Nigel Jackson Tarot: The Tower

As I mentioned in an earlier post, I will be publishing the tarot card which I selected for my day, the interpretations, and a summary all in one post today instead of the usual two. I will try to resume my regular posting schedule tomorrow.

Daily Tarot Deck: Nigel Jackson Tarot
Daily Tarot Card: The Tower (XVI)

My personal interpretation:
I was actually quite surprised to draw this card today because it’s such a significant card. I also need to mention that I get a little nervous each time this card comes up for me in a reading. I know there is truly nothing to fear in this card, but we as humans have a natural fear of change, and this card indicated major changes – and they may not be all that pleasant initially. Necessary, yes, pleasant, not generally.

Nigel Jackson’s illustration of the tower card varies from some of the standard Waite Rider cards in that the tower is actually still standing and only the very top of the tower seems to be receiving the brunt of the damage and there aren’t people jumping from the windows higher up to escape the trauma. This tells me that yes, there will be some upheaval, yes, it will be somewhat *scary*, but it will not be unbearable.

The absence of people period also signify that today could be quite a lonely day for me. This period of change would also need to be one which I journeyed through on my own. The bright side is, once I come through this, it will be for the positive.

The book’s interpretation:
A “bolt from the blue”; sudden catastrophic event levelling false pride and self-delusion, bringing illumination; unforeseen calamity; shattering of egocentricity to enable renewal and liberation.

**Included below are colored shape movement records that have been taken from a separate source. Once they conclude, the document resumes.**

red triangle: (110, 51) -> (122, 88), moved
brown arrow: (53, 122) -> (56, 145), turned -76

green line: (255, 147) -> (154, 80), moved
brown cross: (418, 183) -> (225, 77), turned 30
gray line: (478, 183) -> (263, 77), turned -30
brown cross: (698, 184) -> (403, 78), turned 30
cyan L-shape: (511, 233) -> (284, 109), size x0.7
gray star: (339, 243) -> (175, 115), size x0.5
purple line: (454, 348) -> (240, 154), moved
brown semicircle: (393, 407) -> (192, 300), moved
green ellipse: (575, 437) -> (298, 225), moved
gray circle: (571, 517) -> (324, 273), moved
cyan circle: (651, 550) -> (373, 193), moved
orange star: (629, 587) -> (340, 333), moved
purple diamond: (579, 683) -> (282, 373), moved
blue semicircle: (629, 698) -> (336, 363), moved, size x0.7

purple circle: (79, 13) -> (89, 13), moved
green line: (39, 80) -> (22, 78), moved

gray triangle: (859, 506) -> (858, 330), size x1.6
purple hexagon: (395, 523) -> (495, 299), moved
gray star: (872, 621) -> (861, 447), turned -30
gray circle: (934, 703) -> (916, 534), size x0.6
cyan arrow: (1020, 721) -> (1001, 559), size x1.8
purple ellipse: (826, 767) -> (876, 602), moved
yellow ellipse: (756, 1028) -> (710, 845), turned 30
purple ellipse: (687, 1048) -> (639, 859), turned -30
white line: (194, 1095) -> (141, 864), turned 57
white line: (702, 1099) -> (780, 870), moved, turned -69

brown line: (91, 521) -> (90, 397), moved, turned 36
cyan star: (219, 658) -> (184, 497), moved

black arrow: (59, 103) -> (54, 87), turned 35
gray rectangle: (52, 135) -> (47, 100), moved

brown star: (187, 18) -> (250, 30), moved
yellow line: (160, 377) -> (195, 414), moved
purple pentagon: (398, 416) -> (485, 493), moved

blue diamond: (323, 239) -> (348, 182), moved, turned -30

Looking Back on Nigel Jackson: The Tower
Today was not very eventful. To be honest, it was mostly a day of reflection. I slept in later than I normally do and I actually felt quite tired (I think the previous week caught up to me). I felt lethargic and not quite able to do much of anything and I realized it was time for a change.

I needed to revamp my attitude and rework my schedule to help avoid future burn out such as I felt today. And true to form, today was a lonely day for me as I didn’t speak with any clients, family, or friends. It was certainly a psychological “Tower” that came crashing down, but on the bright side, I have a renewed vision of my life direction, goals, and road map for getting there. Something I never really took the time to look over this year – I simply jumped in head first. I was forced to look at some of my old relationships that were no longer working for me and make the decision to make room for new and healthy relationships, clients, and business. Difficult as it was, it was certainly for the best.

I am very glad and relieved that the change wasn’t much worse (as it could have been).